My son and I take a trip each summer to San Francisco to watch our beloved Giants get beat (generally by the Dodgers), this time by the Brewers. In the past, he and I have been able to visit Alcatraz, the Ripley’s Believe It Or Not Museum (really odd), Fisherman’s Wharf, Pier 39, the Cable Cars, Giradelli Square, Lombard Street, the Golden Gate Bridge, and other sites. This time we are focused on finding a particular restaurant we have heard about, The House of Nanking.
My son is 12, still talks to me, believes I’m funny (my 10 year old daughter has already lost interest in the things I find funny), and actually wants to hang out with me. I’m seeing him continue to take to the things I like (for example – Chinese food and reading – two of the greatest pleasures one could possibly pursue). I’m sobered by the fact that I hear him saying and doing things that I say and do. It is a constant reminder that I still have the ability to influence his behaviors and relationships – what a wonderfully frightening realization and responsibility.
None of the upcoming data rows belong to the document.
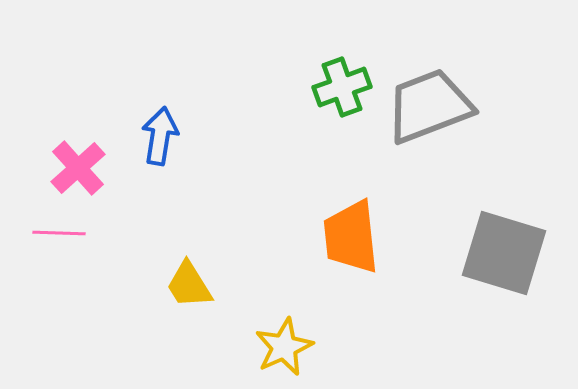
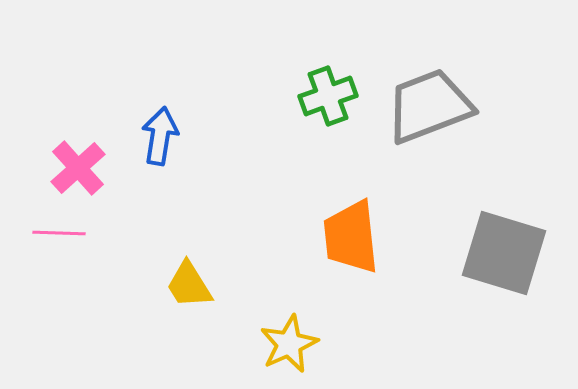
green cross: moved 14 px left, 9 px down
yellow star: moved 5 px right, 3 px up
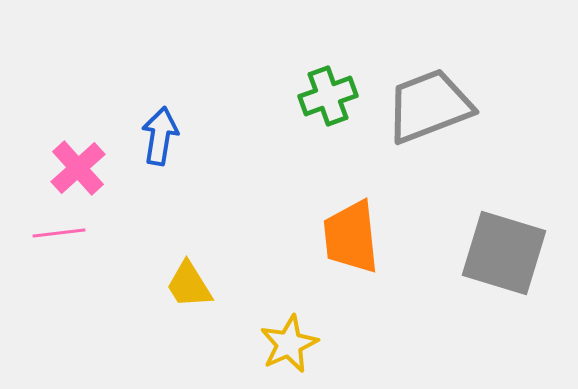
pink line: rotated 9 degrees counterclockwise
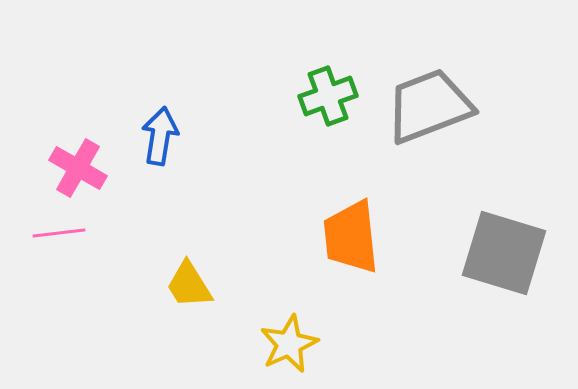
pink cross: rotated 18 degrees counterclockwise
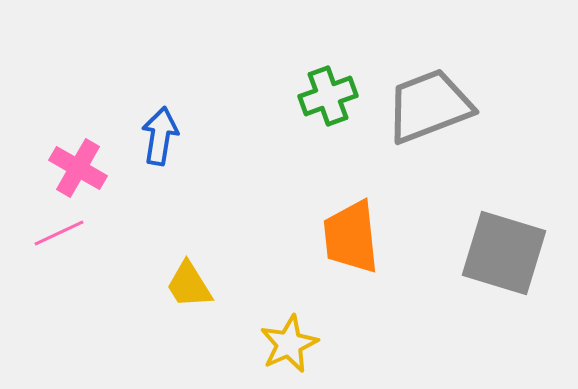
pink line: rotated 18 degrees counterclockwise
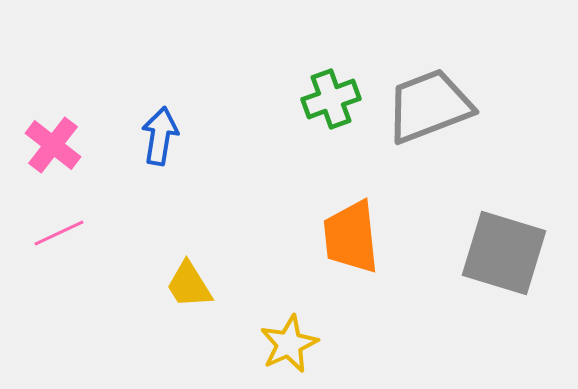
green cross: moved 3 px right, 3 px down
pink cross: moved 25 px left, 23 px up; rotated 8 degrees clockwise
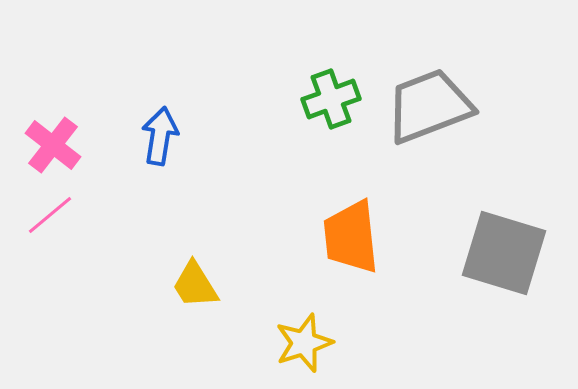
pink line: moved 9 px left, 18 px up; rotated 15 degrees counterclockwise
yellow trapezoid: moved 6 px right
yellow star: moved 15 px right, 1 px up; rotated 6 degrees clockwise
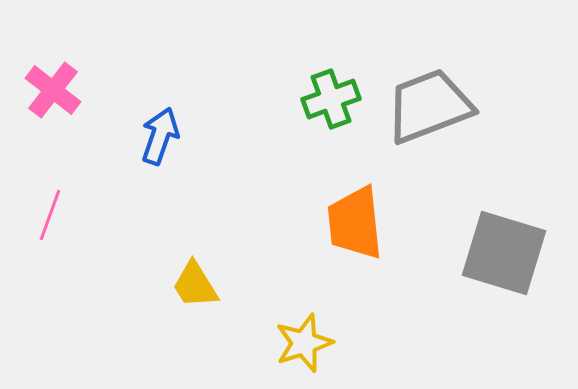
blue arrow: rotated 10 degrees clockwise
pink cross: moved 55 px up
pink line: rotated 30 degrees counterclockwise
orange trapezoid: moved 4 px right, 14 px up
Anyway, a weekend in San Francisco watching my favorite sport and team and enjoying the company of my son. It really doesn’t get much better than this. See you Monday!
One of my goals, if I became a father, was to be a good father. We waited fourteen years to have kids (my wife says we had to wait for me to grow up – but had to quit waiting or we would never have had kids).
I didn’t really define what a good father was, except that I knew I had to somehow influence my kids to be readers. At any rate, my wife and I committed to reading with our kids from the womb until they turned (about) 10. Although we mixed it up a bit, for the most part I read with our son and she read with our daughter.
My son and I read every night. There were times (when he was around 3-4) that he would say, “Dad, can we not read tonight?” And my answer was always, “This is what we do.” Well, I started my doctorate when he was about six and would work all day Friday as a principal, then drive about an hour and a half to grad school and attend classes. I would get home on Friday nights at about 11:30pm and he would be waiting on the stairs with a book. One Friday night I came home really tired and looked at my son and said, “Dude, I’m really tired. Let’s not read tonight.” His response? You guessed it – “But dad, this is what we do.”
Here are some of our favorite books we read together during that time:
The Hardy Boys series (the whole set in one year), The Chronicles of Narnia series, The Space Trilogy, the Lemony Snicket series, the Great Illustrated Books series, the Accidental Detectives series, and several individual books like Maniac McGee and Tuck Everlasting (these are the books and series that my son says hold special memories for him).
He decided he was ready to read on his own not too long after he turned 10 and started with the Star Wars series, then moved on to the Redwall series. I miss reading together, but am thrilled that he has become such a voracious reader. He has even written a couple of his own books – while he was 11.
I know there is more to being a good father than reading together, but I also hope this was at least a start.